Despite potentially increased regulatory scrutiny in China, the US, and the EU, Freeman would still expect to see the likes of Alibaba and Tencent being very acquisitive, rather than stepping back substantially from their M&A activities. “There might be more oversight, but only the larger deals might become slightly more challenging,” he said.
Amid the Chinese government’s recent scheme to invest in digital infrastructure, which is going to be notable in 2021 and the coming years as well, we will see a lot of capital coming into and a lot of movement in the related sectors, including 5G, industrial Internet, data centres, AI, new energy vehicles, charging stations, and all of that, said Paik. Although some sensitive sectors are not completely open to foreign investments, most are being opened to private investments and partially foreign investments as well, she added.
There were 18 Asia-sponsored SPACs listed in the US in 2020, while this year has already seen 15 Asia-based SPACs filed in the US, according to data by Dealogic*.
Earlier this month, Grab Holdings, Southeast Asia’s ride-hailing and food delivery unicorn, said it would go public via a merger with a US-listed SPAC in a deal that would value the company at about US$39.6bn, marking the biggest SPAC merger ever.
SPACs allow a surging number of new unicorns to shine because SPACs do not limit them from discussing or showing the forecast versus IPO. Apart from showing historical financials, the new and upcoming unicorns can talk with sponsors, who are sophisticated investors, about their long-term business plans and base their valuations on future growth, Li said. The sponsors’ economic interest could be aligned with the projected strong future to make the deal work, she continued.
Meanwhile, it is necessary to keep SPAC transaction speeds on a sustainable basis, given that any potential blow up due to too fast deal closing should be avoided, Li said.
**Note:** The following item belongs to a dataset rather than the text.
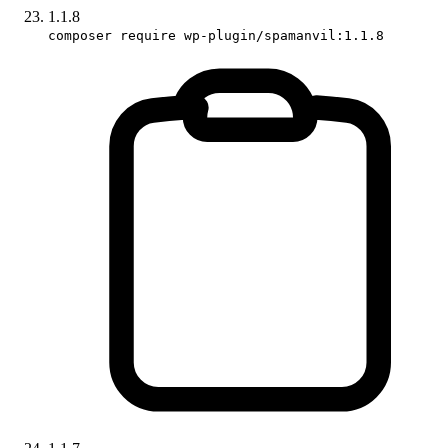
1.1.8
composer require wp-plugin/spamanvil:1.1.8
Although the US is ahead of China and the rest of Asia, Asia-based sponsors have a very strong edge to play in the SPAC market, with so many upcoming unicorns in China, Southeast Asia, and other Asian regions. When introducing China or Asia-based targets to US sponsor-backed SPACs, it took them a longer time to understand the Asia or China stories, compared with on-the-ground sponsors, Li said. Asia-based SPACs are much better positioned to identify local champions and bring the Asia-based unicorns to US public markets, she added.
Moving quickly is key to successful dealmaking, including getting advisors on board, starting a discussion going, in a word, wrapping things up quickly, given that there is huge liquidity waiting in the market, said Goh, echoed by Paik.
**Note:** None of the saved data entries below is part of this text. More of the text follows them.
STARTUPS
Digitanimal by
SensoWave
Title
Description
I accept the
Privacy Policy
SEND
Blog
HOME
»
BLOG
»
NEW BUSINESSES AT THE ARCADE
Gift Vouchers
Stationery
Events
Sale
The deals that get done quickly are not necessarily at a high premium, but are those where you know the partners, the counterparties, and the sectors beforehand, because it is unlikely that you can go down to the physical offices or factories due to the pandemic, Goh said. The ability to identify, close, and negotiate deals quickly and virtually ideally would be expected, which will be a huge advantage in a high-liquidity market, Goh said.
It is critical to have a good sense and knowledge of whether business partners or the targets are reliable, and how solid their books, their numbers, or their businesses are, Goh said. “It's never a case of learning something for the first time.”
Agreeing that time is of the essence, Paik believes that dealmakers will continue for a long time to conduct transactions remotely, which requires the right infrastructure and tools, such as online due diligence or negotiation platforms, to facilitate and adapt to a rapidly changing environment.
It will be essential to have the ability to deploy people in different jurisdictions, and to have a well-established and strong network in the sectors to help get deals done at the moment, Freeman added.
“We even hired local industry consultants who can provide the necessary physical services, including conducting onsite due diligence work," said Li from Citi.
*Dealogic and Acuris are owned by ION Group.